»»

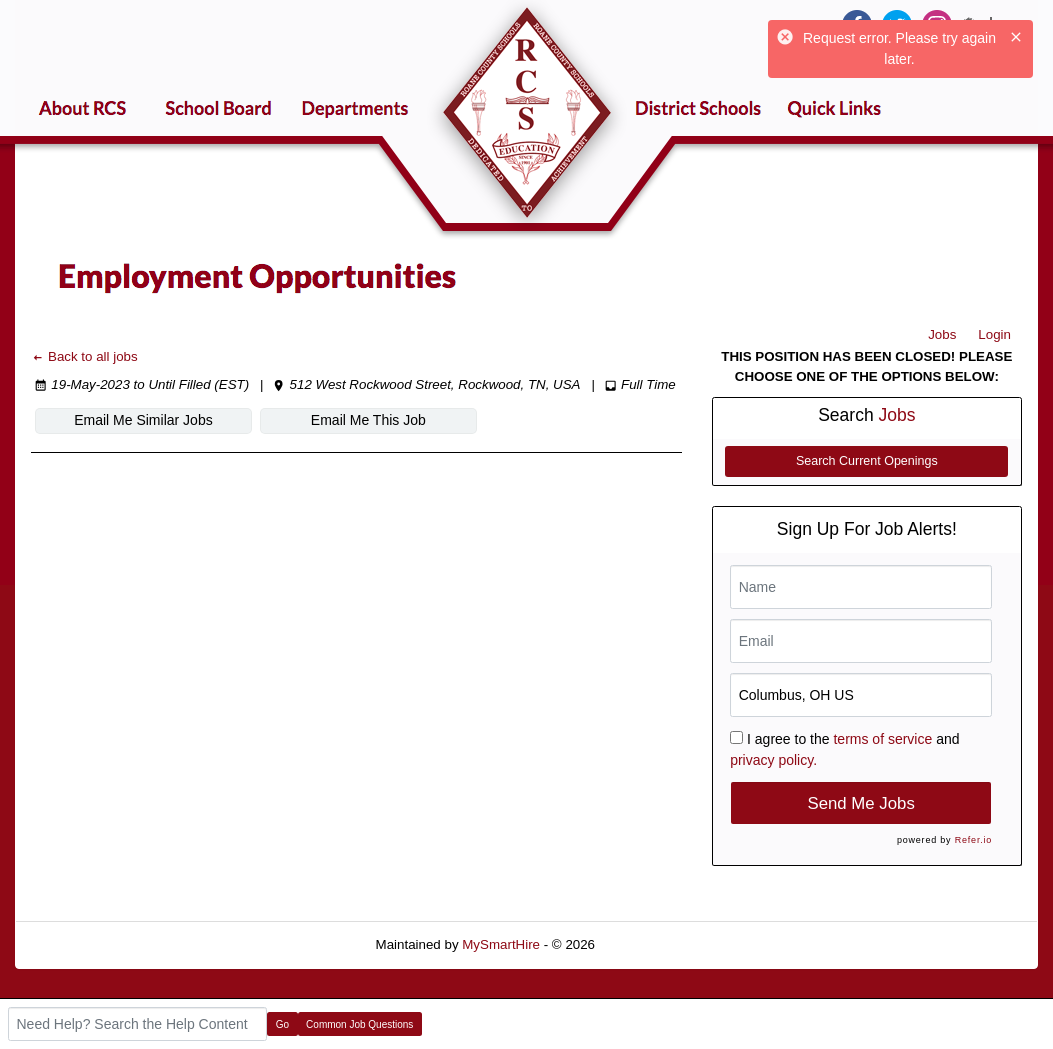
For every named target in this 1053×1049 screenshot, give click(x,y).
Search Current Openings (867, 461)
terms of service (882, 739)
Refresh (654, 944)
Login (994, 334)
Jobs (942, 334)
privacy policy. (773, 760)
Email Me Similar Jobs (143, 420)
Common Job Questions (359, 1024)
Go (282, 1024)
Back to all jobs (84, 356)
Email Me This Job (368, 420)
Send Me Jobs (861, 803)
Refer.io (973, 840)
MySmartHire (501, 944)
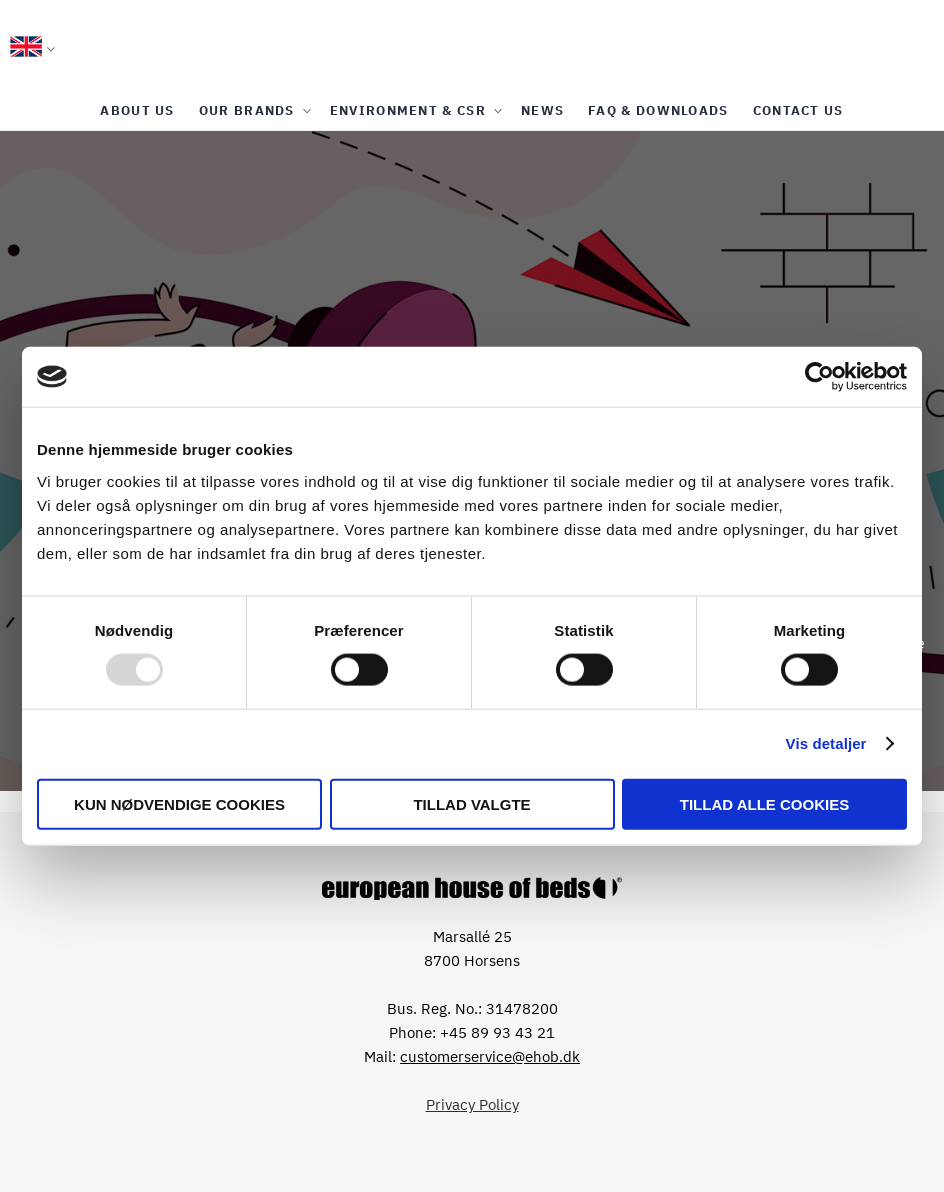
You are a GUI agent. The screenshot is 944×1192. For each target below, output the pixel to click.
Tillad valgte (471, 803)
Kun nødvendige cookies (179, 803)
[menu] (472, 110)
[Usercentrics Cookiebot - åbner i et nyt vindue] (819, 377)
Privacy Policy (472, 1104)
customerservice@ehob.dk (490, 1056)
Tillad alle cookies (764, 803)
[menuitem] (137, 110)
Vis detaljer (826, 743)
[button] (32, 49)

««

*TASK GOAL*:
Every line above from the line with "Tillad valgte (471, 803)" to the line with "[menuitem] (137, 110)", inclusive, must be returned exactly; no other line belongs in the reply.

*EXERCISE OUTPUT*:
Tillad valgte (471, 803)
Kun nødvendige cookies (179, 803)
[menu] (472, 110)
[Usercentrics Cookiebot - åbner i et nyt vindue] (819, 377)
Privacy Policy (472, 1104)
customerservice@ehob.dk (490, 1056)
Tillad alle cookies (764, 803)
[menuitem] (137, 110)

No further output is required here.